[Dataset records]
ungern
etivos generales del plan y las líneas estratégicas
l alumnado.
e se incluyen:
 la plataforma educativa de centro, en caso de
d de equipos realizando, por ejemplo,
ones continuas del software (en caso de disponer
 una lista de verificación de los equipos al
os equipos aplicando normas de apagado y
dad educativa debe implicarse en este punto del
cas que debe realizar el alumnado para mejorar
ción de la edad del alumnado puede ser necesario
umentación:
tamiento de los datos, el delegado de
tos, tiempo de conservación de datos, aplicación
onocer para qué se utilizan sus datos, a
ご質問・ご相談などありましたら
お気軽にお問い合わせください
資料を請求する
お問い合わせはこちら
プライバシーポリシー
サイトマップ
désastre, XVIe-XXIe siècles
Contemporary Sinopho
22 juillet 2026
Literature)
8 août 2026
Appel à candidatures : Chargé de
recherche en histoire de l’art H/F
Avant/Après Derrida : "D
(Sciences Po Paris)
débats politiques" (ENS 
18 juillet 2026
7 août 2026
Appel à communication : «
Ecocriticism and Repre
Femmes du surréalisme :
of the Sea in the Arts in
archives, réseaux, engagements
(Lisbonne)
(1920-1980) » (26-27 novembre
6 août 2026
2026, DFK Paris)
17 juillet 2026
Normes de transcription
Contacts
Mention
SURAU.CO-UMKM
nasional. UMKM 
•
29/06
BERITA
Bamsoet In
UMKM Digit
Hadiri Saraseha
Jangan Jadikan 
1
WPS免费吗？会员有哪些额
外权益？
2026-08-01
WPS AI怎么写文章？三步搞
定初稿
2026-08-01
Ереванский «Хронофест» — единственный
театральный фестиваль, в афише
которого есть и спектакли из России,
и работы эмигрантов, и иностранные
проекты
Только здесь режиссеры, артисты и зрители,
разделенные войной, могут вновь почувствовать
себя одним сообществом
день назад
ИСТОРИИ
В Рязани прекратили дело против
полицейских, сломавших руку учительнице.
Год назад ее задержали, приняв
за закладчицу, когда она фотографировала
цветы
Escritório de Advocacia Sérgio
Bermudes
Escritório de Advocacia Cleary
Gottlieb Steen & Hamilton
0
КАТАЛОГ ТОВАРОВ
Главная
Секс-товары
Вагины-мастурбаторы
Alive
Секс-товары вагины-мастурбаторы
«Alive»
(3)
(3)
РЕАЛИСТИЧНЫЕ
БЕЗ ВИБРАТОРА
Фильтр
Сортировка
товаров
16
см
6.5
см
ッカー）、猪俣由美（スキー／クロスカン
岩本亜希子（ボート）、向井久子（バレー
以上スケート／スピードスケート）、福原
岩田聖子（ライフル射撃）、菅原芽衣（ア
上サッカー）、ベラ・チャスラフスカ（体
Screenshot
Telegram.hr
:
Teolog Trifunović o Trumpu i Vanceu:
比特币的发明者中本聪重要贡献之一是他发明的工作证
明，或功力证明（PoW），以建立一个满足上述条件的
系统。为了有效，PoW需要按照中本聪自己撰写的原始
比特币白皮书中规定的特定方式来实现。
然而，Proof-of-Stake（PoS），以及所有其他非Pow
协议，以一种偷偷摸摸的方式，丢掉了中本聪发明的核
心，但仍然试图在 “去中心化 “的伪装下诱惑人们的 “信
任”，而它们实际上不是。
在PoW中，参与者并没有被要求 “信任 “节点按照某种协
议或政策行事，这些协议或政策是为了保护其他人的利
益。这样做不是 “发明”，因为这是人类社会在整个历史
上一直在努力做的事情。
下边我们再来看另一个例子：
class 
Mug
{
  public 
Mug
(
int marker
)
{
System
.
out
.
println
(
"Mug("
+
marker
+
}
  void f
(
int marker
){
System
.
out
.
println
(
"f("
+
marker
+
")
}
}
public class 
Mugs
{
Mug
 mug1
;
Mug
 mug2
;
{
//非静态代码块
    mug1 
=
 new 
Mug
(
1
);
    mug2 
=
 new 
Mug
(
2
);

#### Problem statement
Look through the records above for the string "Advocacia", then copy every line that has it.

#### Response to the exercise
Escritório de Advocacia Sérgio
Escritório de Advocacia Cleary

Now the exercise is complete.